Gli Arabi portarono nell'isola la loro cultura, la poesia, le arti, le scienze orientali; in particolare fiorirono scuole di medicina, di matematica, di diritto, di teologia musulmana. Si contavano anche molti storici e poeti, anche se ben poco ci è rimasto della produzione di questi ultimi
Come abbiamo visto non restano molte tracce monumentali della dominazione araba, ma l’intervento di artisti arabi è evidente in alcune costruzioni di epoca normanna. La Cappella Palatina, a Palermo, la più bella delle chiese fatte costruire da Ruggero II di Sicilia, con porte normanne, archi arabi, cupola bizantina, e il tetto ornato con scritte arabe
In effetti ciò che ci manca a livello architettonico è rimpiazzato dai lasciti linguistici e dalla cucina siciliana. Per quanto riguarda il primo ambito va detto che gli arabismi sono numerosi sia nel dialetto siciliano che nella lingua italiana in generale, a causa della forte influenza della civiltà araba su tutto il Mediterraneo. Vediamo alcuni esempi, sia siciliani che italiani, suddivisi secondo aree semantiche
Toponimi Caltanissetta, Caltagirone, ecc, derivano il loro nome da "Kalat", “castello”; Marsala da "Marsha", “porto”; Gibellina, Gibilmanna, Gibilrossa, da "gebel", “monte”; Racalmuto, Regalbuto, da "rahal", “casale” e così via Lessico militare, marinaresco, commerciale “tariffa”, “darsena”, “arsenale” “dogana” Dall’arabo diwan(a), libro dove si segnavano le merci in transito “ragazzo” deriverebbe dalla parola raqqasò, che nel Magreb, significa “corriere che porta le lettere, messaggero, garzone di bottega” ed è un termine molto probabilmente penetrato dalla Sicilia in Italia. Indumenti e lessico del vestiario “caffettano”, “giubba”, “ricamare” “Cremisi”. Dall’aggettivo arabo qirmizī "del colore della cocciniglia", derivato dal vocabolo “qirmiz” ovvero "specie di cocciniglia" “gabbana” Parola derivata dal vocabolo arabo qabā’ "tunica da uomo dalle maniche lunghe".
Alberi da frutto, ortaggi, spezie “Albicocco”, “Carciofo”, “Marzapane”, “Zafferano”, “Zibibbo” Arancio. Dall’arabo na¯rangÍ, di origine persiana. Limone. Dall’arabo e persiano limun, a sua volta derivato probabilmente da una lingua orientale. Arrivò in Occidente insieme al frutto, durante le Crociate.. Zagara. Dall’arabo zahra "fiore" e, in particolare nei dialetti dell’Africa settentrionale, "fiore d’arancio".
Per quanto riguarda invece la gastronomia piatti come il cuscus, la cassata, il sorbetto, gli arancini e altri mostrano una forte impronta araba che si riconosce nell'uso delle spezie, della frutta, dello zucchero e dei profumi.

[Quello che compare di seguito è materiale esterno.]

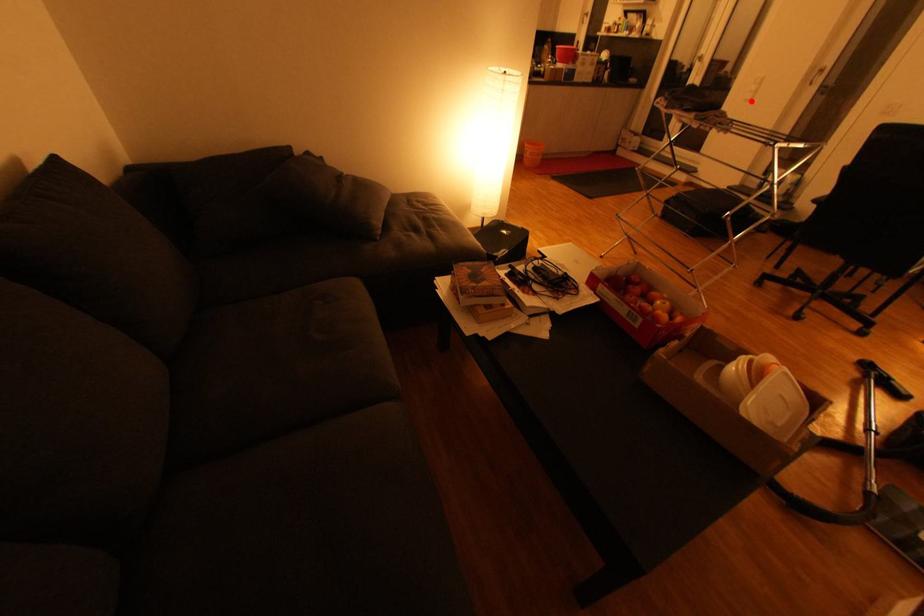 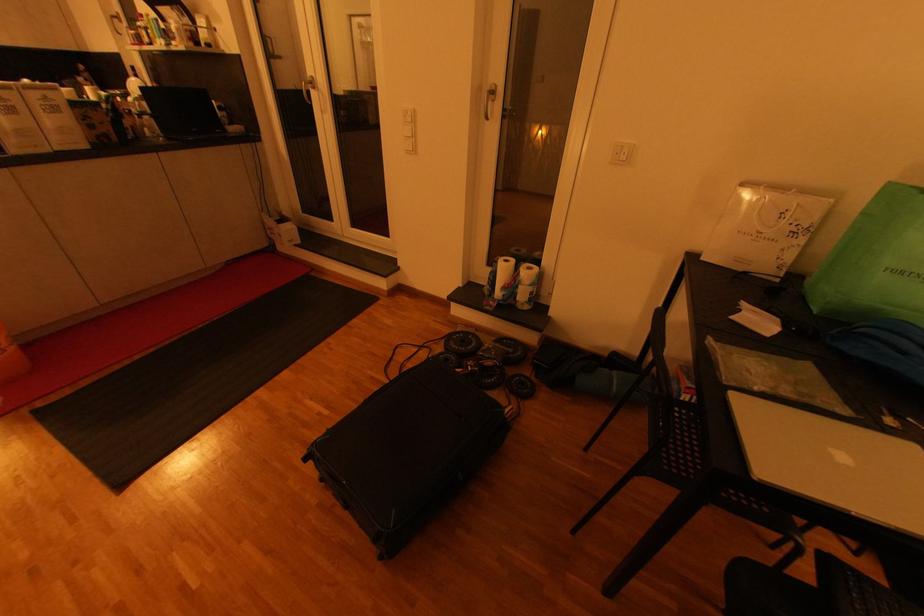 Question: I am providing you with two images of the same scene from different viewpoints. In image1, a red point is highlighted. Considering the same 3D point in image2, which of the following is correct?

Choices:
 (A) It is closer
 (B) It is farther

Answer: (A) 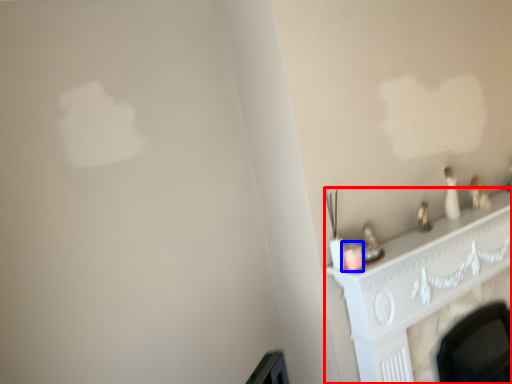 Question: Which object is closer to the camera taking this photo, fireplace (highlighted by a red box) or candle holder (highlighted by a blue box)?

Choices:
 (A) fireplace
 (B) candle holder

Answer: (B) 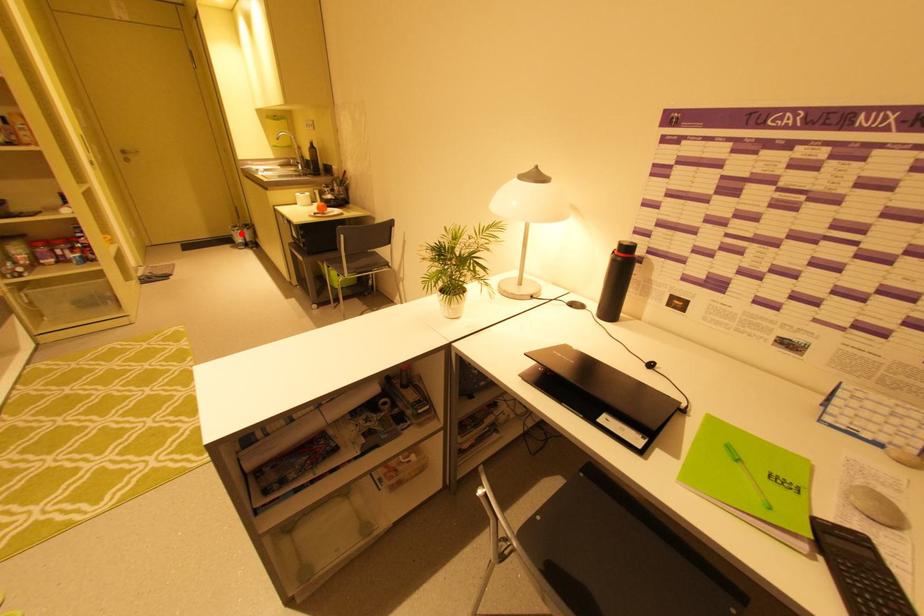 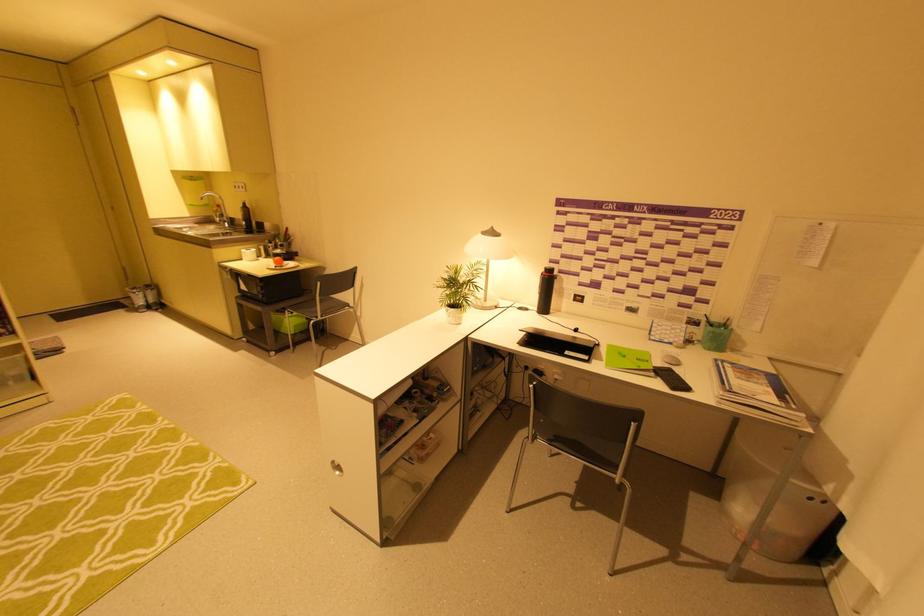 The point at the highlighted location is marked in the first image. Where is the corresponding point in the second image?

(142, 296)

“cassata” deriva forse dall’arabo “quas’at” che significa “ciotola”, cioé lo stampo che veniva utilizzato per preparare il dolce
La fine della dominazione araba La sovranità araba entrò in crisi quando si estinse la dinastia kalbita e il potere venne assunto da numerosi emirati locali. Così disuniti gli Arabi non riuscirono ad opporsi alla penetrazione normanna che si concluse dopo circa trent’anni, nel 1091, ad opera del conte Ruggero d’Altavilla, chiamato in Sicilia proprio da un emiro arabo che chiedeva il suo aiuto in una contesa con un rivale. Così la dominazione araba si aprì e si chiuse con una vicenda assai simile.